The University of Montana kicked off the tax season last Saturday, as finance students assisted 88 Missoula residents in filing their taxes, for free.
Over 25 years ago UM's finance program paired with the IRS to bring a free tax filing service to the University of Montana through the Volunteer Income Tax Assistance Program. The University's VITA program, made up of about 40 volunteers, offers free tax filing to members of the community with a yearly income of $50,000 or less.
Ryan Hystad, a second year VITA volunteer and Master's of Accountancy student, found fulfilment through the program.
“I signed up thinking ‘volunteering and income tax on my Saturdays?'" he said. "But once I did it I just had a lot of fun.”
Hystad, who is now serving as a coordinator for the program, said he understands people’s need to find an affordable yet reliable way to do taxes.
“I’ve been in situations where I am just scrounging for change in my couch and I’m barely making rent,” Hystad said. “I know saving someone even just a 100 bucks or something is just huge."
Kent Swift, a UM tax professor, said students who plan to volunteer with VITA come into tax season prepared, having taken classes and IRS standard exams.
Swift said the VITA program at UM is very sophisticated because of the training students receive, along with the dedication Clem Lockman, a certified public accountant who runs the program.
“Our program is kind of a model program in the US, because Clem sets such a high standard,” Swift said.
Ashlee Wehage, a VITA volunteer, said she is nervous for her first day on the job this weekend, but knows she is in good hands with Lockman.
“When you get an answer wrong on a test it’s like oops you do better next time, but this time its real people’s taxes,” she said. “But, it’s reassuring that the first Saturday you volunteer you have two people review the return you do.

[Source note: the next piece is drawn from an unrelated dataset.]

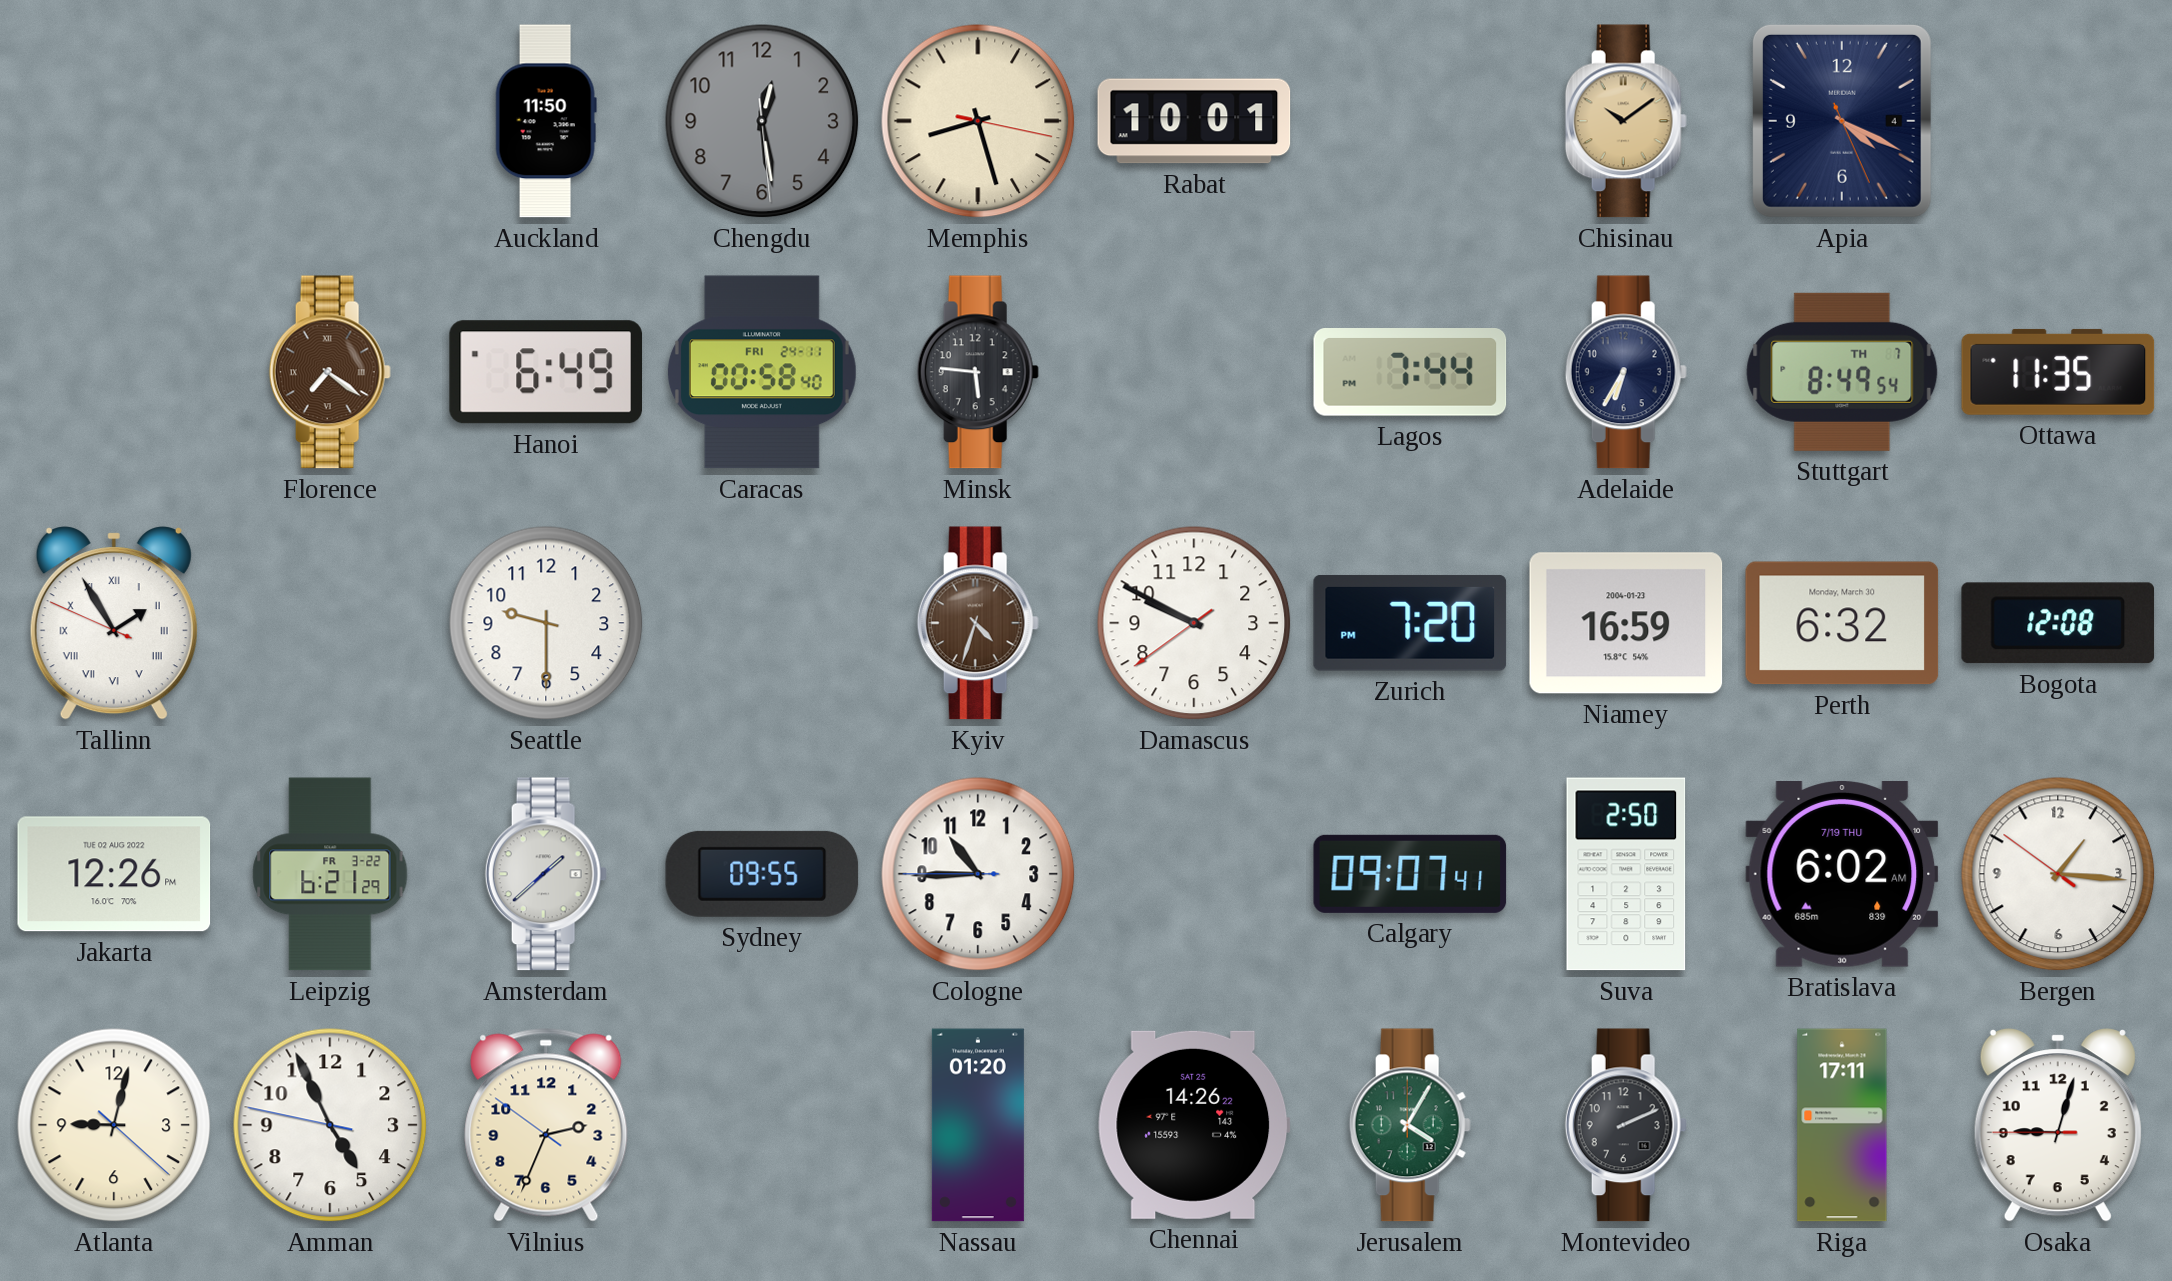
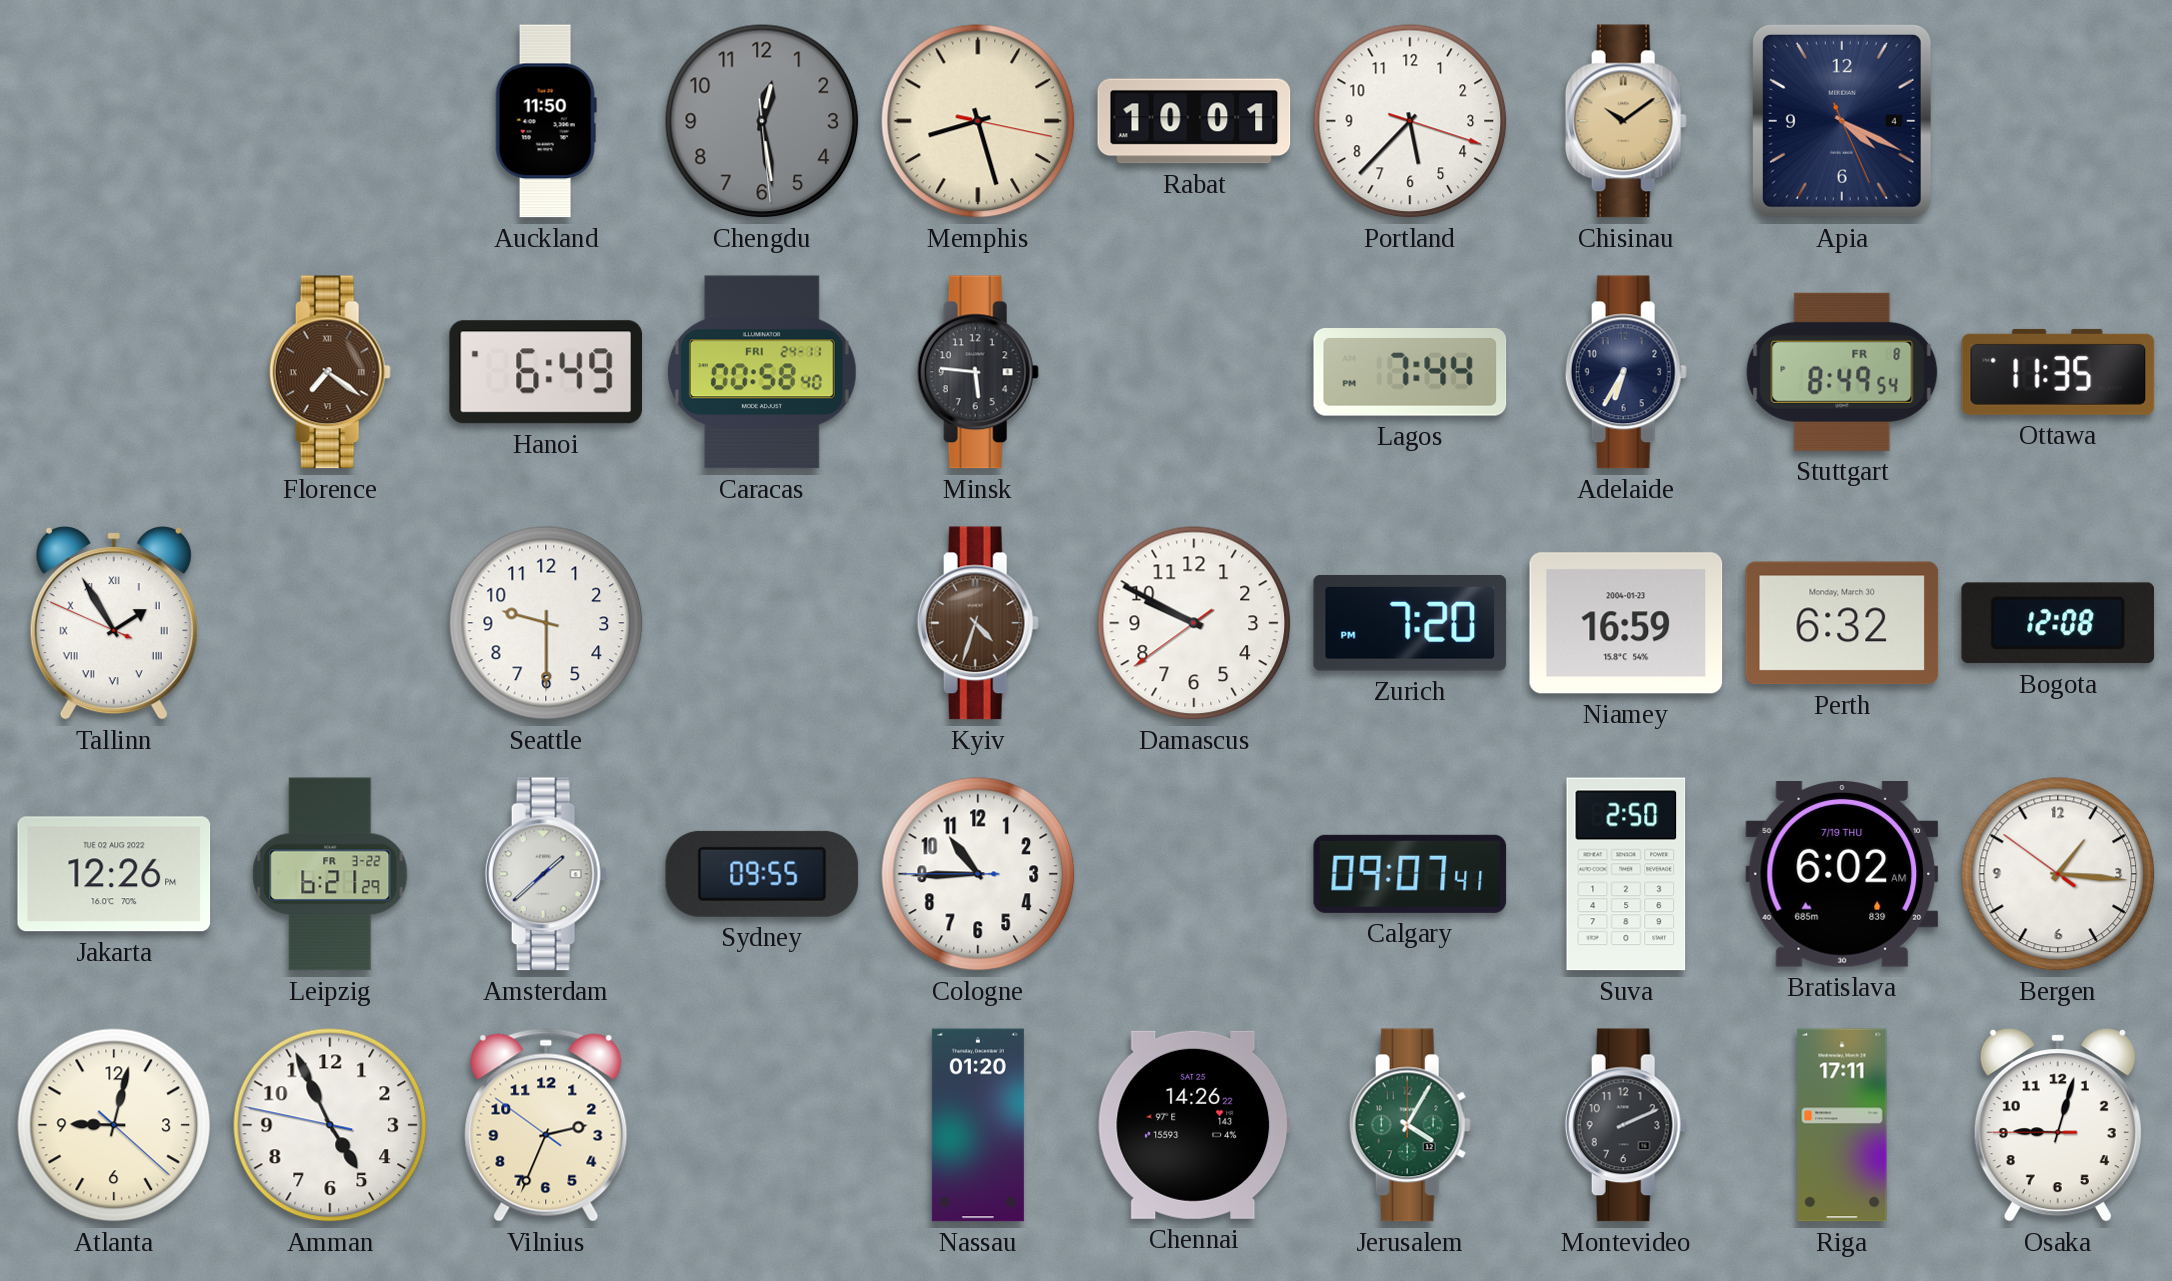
Portland: none -> 5:37
Stuttgart date: TH 7 -> FR 8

Clem, if you have any questions at all, always helps you out.”
VITA has continued to grow at UM, with about a million dollars in returns going into the community in each year, Swift said.
“It benefits everyone," he said. "The students benefit because they get some practical experience doing what they may do when they graduate, and the community gets this free service.”
Volunteers must work 10 hours, but most do much more than that.
Hystad said he was very impressed with the volunteers last Saturday, as this was their first true experience.
"In the morning everyone had his deer in the headlights look, and by 1:30 they've asked so many questions and learned so much already that they are doing returns by themselves," Hystad said.
Hystad said VITA also does other work within the community. One way in which VITA gets involved is by volunteering with a group home of teenage mothers to teach them things to be aware of, what to keep for records and other basic tax knowledge.
VITA will continue to run tax services every Saturday until March 8, with additional hours for international student tax help, a new service offered by the program. Customers are taken on a first come first serve basis from 9 a.m. to 4 p.m. in room 209 of UM’s Gallagher Business Building.